Now, no history of the pub, as we know it, is complete without a mention of a delightful frequenter of pubs called by courtesy a bona fide traveller, who added to the gaiety of the nation until he was liquidated in 1960 by the reforming Mr. Charles Haughey. The engaging thing about him was that he had an insatiable thirst. To be a bona fide traveller you had to be at least three statute miles from the place where you slept the previous night, and this was important, you had to have the right intention.
Now if you mounted your bicycle on a Sunday afternoon (when the locals were closed) and cycled the statutory distance with the set purpose of obtaining intoxicating drink you were not a genuine bona fide within the meaning of the Act. You were, in fact, acting mala fide – in bad faith – and were consequently a mala fide traveller. In other words, you were a fraud, a cheat, a masquerader.
But if you happened to be the statutory distance or more from your abode and you suddenly felt thirsty and you repaired to the nearest pub to slake it, you were a genuine authentic bona fide, “the real Alley Daley”. You had the blessing of Church and State but you were too good to be interesting.
The official time for closing was 10.30 p.m. But the publican was permitted to remain open until midnight to attend to the wants of bona fide travellers. At least that was the intention of the Act. But in practice what happened was that the local customers who had been on the premises all the evening perhaps instead of finishing their drinks, stayed on after 10.30.
After all, having to travel three miles to do the bona fide was a bit of an imposition. After 10.30 they were all mala fides to a man. The publican was required to have a man at the door whose job officially was to admit only bona fide travellers. When in response to your knock he opened the door you were allowed in although the man knew and the publican knew that you lived just around the corner. The publican wasn’t going to turn good money away. After all he had sons to send to college.
Now when danger threatened, the man at the door sounded the alarm. From long practice he had a trained eye. He knew precisely when a raid was intended. If he saw ‘the guards approaching in the distance at a nice strolling pace all was well’. All that was needed here was to ask the noisier elements among the customers to pipe down.

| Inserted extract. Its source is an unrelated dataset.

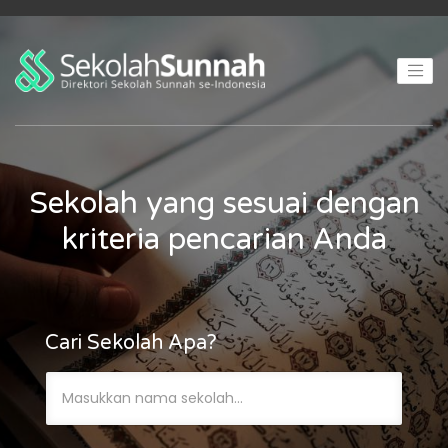
Sekolah yang sesuai dengan
kriteria pencarian Anda
Cari Sekolah Apa?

But if they were stepping it out at a fast pace he would suspect purpose and the general alarm would then be sounded and there would be “a scatterin” out the back door and over the garden wall and the devil take the hindmost or perhaps upstairs into the living quarters and into a wardrobe or under the bed.
But the fellow huddled over the fire, not knowing his own religion, laboured under a handicap. Here there was a difficulty of communication and by the time the doorman would have established a dialogue to get the message home it was too late. The enemy was within the citadel and the publican would be lucky if he didn’t, subsequently, get his licence “embossed”.